Although only three years old (formed in 2013), the Montrose Trio plays together with a rapport born of many years of acquaintance. Violinist Martin Beaver and cellist Clive Greensmith were both members of the Tokyo String Quartet in its last decade, and they bring to their collaboration with pianist Jon Kimura Parker a well-honed communicative style. It doesn't hurt that all three musicians are consummate artists.
For their program at Plymouth Church in Shaker Heights, the trio played works by Turina, Beethoven, and Brahms. Turina's Trio No. 2, written in 1933, bears all the hallmarks of the composer's mature style: a piquant combination of Romantic sweetness, points of chromatic interest, organic structural development and, of course, flashes of Spanish temperament.
The Turina was a fine introduction to the sterling qualities of the performers. Violinist Beaver displayed a remarkably beautiful tone and a finely tuned sense of phrasing, while cellist Greensmith revealed an almost vocal quality to his playing, which brought an extra measure of interest to an instrument that can often be subsumed in a trio setting.
Pianist Parker showed himself to be nimble, witty and delightfully interactive, never allowing the piano to overwhelm the stringed instruments, an ever-present danger in chamber music.
Beethoven's striking Op. 1, a set of trios from 1795, finds the young composer already master of form and expression, taking the trio innovations of Haydn and Mozart a few steps further. Witty banter, unexpected musical ideas, and high spirits are the hallmarks of the E-flat trio of the set.
The qualities on display in the Turina really came again to the fore in the Beethoven, which was played with quicksilver tempos and a degree of alertness that could not have been exceeded. The players' enjoyment of Beethoven's sparkling score was plain to see.
Brahms' Trio No. 1 in B major requires a different sort of approach. Written in 1854, when the composer was just 21, the trio was heavily revised in 1889, retaining themes but reworking development of them in wholly new ways (and, along the way, smoothing over some of the composer's youthful rough patches).
What did remain from the earlier score (which Brahms never actually withdrew) was the sense that the composer was striving to create a work whose scope far exceeded the boundaries of violin, cello and piano. The B-major trio, like many of Brahms' early works, seems to be reaching toward symphonic form, or at least making statements that would not be out of place in a symphonic structure.

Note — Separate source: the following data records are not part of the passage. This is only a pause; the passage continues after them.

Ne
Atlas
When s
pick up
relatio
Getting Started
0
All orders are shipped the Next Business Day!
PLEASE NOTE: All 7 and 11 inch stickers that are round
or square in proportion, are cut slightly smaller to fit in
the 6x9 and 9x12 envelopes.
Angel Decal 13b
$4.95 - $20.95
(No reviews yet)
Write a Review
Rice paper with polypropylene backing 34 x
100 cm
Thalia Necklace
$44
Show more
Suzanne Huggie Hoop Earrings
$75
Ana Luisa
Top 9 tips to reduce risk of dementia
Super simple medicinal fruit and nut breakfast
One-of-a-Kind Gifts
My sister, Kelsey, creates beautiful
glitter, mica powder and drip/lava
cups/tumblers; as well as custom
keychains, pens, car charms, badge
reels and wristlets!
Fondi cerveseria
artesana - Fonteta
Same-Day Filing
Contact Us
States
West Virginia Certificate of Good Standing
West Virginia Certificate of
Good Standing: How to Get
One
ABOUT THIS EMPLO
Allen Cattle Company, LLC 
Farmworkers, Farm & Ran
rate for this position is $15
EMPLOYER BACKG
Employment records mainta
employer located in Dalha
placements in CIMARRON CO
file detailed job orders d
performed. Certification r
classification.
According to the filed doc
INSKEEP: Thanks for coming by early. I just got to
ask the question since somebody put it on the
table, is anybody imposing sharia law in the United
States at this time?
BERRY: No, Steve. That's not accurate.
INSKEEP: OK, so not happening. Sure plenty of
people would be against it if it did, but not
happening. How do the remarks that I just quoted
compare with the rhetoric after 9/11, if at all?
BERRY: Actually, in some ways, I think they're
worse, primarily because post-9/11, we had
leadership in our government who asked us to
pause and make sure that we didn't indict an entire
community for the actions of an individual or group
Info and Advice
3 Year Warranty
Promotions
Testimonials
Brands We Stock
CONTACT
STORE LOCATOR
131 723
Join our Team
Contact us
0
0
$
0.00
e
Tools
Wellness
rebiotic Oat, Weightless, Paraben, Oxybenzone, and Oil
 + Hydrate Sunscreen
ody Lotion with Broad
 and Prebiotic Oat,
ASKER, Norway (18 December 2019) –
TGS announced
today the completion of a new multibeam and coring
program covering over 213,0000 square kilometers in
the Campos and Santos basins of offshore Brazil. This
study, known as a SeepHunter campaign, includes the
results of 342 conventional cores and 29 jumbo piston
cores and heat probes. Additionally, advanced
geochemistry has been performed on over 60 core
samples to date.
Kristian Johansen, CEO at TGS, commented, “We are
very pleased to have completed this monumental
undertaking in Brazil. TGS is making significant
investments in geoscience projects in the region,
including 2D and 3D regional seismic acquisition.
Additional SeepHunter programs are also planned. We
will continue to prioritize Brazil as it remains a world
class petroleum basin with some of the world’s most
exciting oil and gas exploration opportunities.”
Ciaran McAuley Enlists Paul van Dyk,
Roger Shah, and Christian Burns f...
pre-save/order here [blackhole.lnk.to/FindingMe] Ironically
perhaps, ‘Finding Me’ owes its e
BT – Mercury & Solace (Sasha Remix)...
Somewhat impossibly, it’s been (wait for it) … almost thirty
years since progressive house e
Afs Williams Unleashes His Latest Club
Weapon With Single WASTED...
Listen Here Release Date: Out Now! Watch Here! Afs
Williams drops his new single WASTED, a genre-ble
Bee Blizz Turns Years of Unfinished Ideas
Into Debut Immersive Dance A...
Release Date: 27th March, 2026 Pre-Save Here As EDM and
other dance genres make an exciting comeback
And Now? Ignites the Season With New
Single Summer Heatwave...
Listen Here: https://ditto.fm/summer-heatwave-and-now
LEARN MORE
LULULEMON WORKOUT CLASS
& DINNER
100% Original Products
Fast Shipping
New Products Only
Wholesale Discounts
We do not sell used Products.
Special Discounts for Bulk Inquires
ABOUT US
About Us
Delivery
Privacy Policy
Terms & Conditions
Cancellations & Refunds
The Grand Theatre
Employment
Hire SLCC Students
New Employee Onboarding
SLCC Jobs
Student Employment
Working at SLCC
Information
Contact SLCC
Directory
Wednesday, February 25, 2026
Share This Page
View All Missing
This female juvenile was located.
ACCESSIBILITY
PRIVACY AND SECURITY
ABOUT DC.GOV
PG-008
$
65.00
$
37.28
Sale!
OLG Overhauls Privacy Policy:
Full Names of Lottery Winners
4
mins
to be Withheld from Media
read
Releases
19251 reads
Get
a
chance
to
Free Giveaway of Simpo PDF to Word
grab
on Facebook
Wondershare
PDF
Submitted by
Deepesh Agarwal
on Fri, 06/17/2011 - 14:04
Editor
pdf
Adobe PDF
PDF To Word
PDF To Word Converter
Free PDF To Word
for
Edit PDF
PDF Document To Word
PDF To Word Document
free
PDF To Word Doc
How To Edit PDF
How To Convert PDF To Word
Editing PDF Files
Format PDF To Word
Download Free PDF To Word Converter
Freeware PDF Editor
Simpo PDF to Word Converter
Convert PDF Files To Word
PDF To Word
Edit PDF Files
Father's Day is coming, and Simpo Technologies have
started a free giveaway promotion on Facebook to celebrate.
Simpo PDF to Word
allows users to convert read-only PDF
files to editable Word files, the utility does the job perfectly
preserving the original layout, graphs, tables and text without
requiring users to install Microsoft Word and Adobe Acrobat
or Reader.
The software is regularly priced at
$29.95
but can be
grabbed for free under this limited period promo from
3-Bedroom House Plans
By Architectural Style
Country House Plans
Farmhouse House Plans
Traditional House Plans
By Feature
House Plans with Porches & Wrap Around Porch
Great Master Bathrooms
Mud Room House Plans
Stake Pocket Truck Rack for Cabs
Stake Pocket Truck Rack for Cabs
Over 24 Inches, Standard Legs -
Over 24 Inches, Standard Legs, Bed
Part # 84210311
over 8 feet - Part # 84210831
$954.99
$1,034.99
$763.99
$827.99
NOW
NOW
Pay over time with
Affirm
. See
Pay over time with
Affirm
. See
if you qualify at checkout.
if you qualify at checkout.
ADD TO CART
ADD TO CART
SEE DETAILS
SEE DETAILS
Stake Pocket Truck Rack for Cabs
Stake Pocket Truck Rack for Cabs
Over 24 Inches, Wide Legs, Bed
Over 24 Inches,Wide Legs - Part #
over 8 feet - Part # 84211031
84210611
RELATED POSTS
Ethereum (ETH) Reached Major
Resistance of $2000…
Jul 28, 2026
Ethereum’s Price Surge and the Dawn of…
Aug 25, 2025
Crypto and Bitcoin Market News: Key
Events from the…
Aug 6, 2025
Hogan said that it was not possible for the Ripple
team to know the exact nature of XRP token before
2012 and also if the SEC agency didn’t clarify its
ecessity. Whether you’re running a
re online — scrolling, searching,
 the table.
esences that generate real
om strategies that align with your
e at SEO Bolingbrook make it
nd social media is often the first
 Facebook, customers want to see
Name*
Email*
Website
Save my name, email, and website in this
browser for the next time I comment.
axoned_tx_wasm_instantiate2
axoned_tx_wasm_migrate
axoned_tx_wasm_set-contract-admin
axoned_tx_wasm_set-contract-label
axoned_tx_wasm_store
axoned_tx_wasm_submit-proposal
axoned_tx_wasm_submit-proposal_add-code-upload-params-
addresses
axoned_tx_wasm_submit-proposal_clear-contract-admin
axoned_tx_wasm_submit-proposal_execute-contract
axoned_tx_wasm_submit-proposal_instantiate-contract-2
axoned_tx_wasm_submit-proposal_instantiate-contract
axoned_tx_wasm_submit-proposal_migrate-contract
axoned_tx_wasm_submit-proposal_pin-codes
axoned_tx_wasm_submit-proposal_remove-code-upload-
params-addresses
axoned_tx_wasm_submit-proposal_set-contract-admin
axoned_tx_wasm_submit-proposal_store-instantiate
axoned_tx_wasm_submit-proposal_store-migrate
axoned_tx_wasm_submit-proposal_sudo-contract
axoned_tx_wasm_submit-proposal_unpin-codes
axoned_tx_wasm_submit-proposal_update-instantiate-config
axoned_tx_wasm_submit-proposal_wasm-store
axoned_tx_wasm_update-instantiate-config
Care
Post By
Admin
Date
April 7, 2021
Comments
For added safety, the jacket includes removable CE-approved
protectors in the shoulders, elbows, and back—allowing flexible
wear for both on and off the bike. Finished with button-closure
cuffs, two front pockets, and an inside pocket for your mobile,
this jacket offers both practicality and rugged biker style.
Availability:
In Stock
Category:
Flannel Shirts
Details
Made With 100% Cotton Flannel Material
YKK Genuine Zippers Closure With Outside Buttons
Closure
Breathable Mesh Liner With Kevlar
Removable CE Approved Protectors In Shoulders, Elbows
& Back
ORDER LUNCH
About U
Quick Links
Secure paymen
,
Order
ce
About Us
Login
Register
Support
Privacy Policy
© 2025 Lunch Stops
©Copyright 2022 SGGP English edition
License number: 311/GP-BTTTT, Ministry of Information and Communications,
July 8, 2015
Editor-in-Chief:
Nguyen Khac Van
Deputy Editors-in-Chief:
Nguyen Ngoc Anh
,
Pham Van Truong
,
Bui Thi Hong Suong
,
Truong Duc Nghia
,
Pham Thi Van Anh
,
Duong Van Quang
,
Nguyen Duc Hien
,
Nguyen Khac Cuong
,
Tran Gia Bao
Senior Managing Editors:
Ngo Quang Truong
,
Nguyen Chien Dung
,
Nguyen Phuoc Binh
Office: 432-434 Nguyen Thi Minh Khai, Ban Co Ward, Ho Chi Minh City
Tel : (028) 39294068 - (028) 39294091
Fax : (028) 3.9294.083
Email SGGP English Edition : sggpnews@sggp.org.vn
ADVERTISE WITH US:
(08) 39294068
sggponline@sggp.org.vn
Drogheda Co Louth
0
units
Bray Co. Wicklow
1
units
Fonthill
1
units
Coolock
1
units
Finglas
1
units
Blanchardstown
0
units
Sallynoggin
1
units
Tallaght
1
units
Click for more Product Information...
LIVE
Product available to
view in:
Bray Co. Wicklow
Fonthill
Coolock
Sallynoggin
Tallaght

As a result, Brahms works his players hard, with big, often widely-spaced chords from the piano, and passionate statements from the strings. The Montrose Trio rose to the occasion, collectively producing a big sound that suggested a much larger ensemble. The challenges of the work are great, but the players met them with aplomb, and not a little sweat equity as well.
At the end of the concert, the Montrose Trio returned to the stage for an encore. "What would a trio concert be without a little Haydn?" Parker asked, beforethe players launched into a brilliant performance of a lightning-fast finale from one of Haydn's trios.